The theorem verifies that the sum-of-divisors function satisfies σ_1(1) ≥ 1, confirming the base case that 1 is practical. Number theorists examining practical numbers or basic arithmetic functions would cite this as the initial verification step. The proof is a direct one-line computation via native_decide that evaluates the divisor sum from the definition.

Claim. $σ_1(1) ≥ 1$, where $σ_1(n)$ is the sum of the divisors of $n$.

background

The module supplies lightweight wrappers around Mathlib arithmetic functions, starting with the Möbius function μ and extending to the sum-of-divisors function.

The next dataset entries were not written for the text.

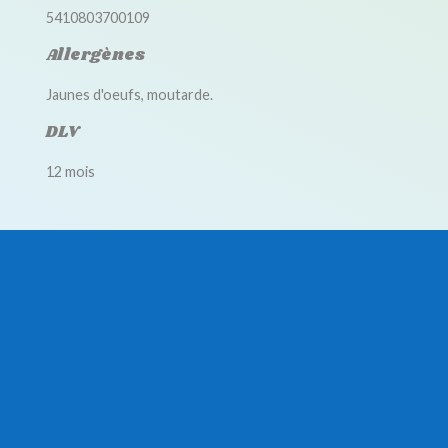
5410803700109
Allergènes
Jaunes d'oeufs, moutarde.
DLV
12 mois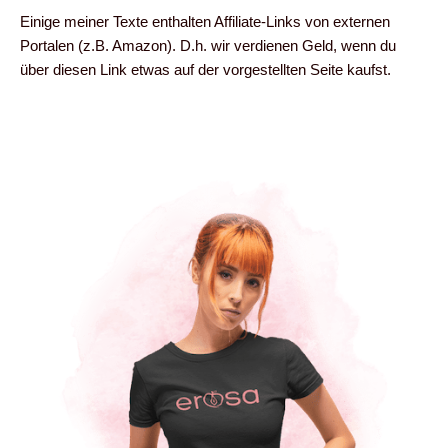
Einige meiner Texte enthalten Affiliate-Links von externen
Portalen (z.B. Amazon). D.h. wir verdienen Geld, wenn du
über diesen Link etwas auf der vorgestellten Seite kaufst.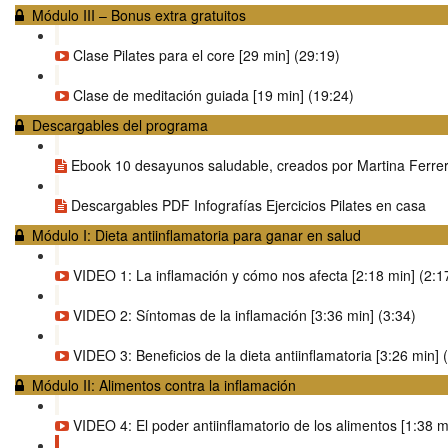
Módulo III – Bonus extra gratuitos
Clase Pilates para el core [29 min] (29:19)
Clase de meditación guiada [19 min] (19:24)
Descargables del programa
Ebook 10 desayunos saludable, creados por Martina Ferre
Descargables PDF Infografías Ejercicios Pilates en casa
Módulo I: Dieta antiinflamatoria para ganar en salud
VIDEO 1: La inflamación y cómo nos afecta [2:18 min] (2:1
VIDEO 2: Síntomas de la inflamación [3:36 min] (3:34)
VIDEO 3: Beneficios de la dieta antiinflamatoria [3:26 min] 
Módulo II: Alimentos contra la inflamación
VIDEO 4: El poder antiinflamatorio de los alimentos [1:38 m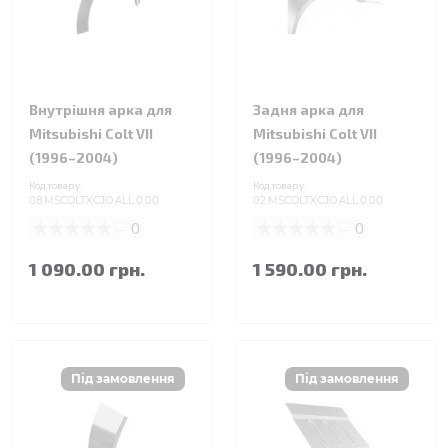
Внутрішня арка для
Задня арка для
Mitsubishi Colt VII
Mitsubishi Colt VII
(1996–2004)
(1996–2004)
Код товару:
Код товару:
08.MSCOLTXCJO.ALL.0.00
02.MSCOLTXCJO.ALL.0.00
0
0
1 090.00 грн.
1 590.00 грн.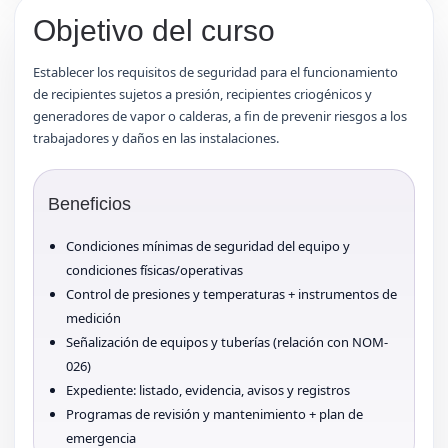
Objetivo del curso
Establecer los requisitos de seguridad para el funcionamiento
de recipientes sujetos a presión, recipientes criogénicos y
generadores de vapor o calderas, a fin de prevenir riesgos a los
trabajadores y daños en las instalaciones.
Beneficios
Condiciones mínimas de seguridad del equipo y
condiciones físicas/operativas
Control de presiones y temperaturas + instrumentos de
medición
Señalización de equipos y tuberías (relación con NOM-
026)
Expediente: listado, evidencia, avisos y registros
Programas de revisión y mantenimiento + plan de
emergencia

The sibling sigma abbreviation defines σ_k(n) as the standard sum-of-divisors arithmetic function from Mathlib. This theorem appears in the NumberTheory.Primes.ArithmeticFunctions module, which keeps statements minimal before layering Dirichlet algebra.

proof idea

The proof is a one-line wrapper that applies native_decide to evaluate the inequality directly from the sigma definition.

why it matters

This base case anchors the practical-number definition inside the arithmetic-functions layer of the Recognition Science monolith. It supplies the trivial starting point for divisor-sum properties that later connect to prime-related results, though no downstream uses are recorded yet.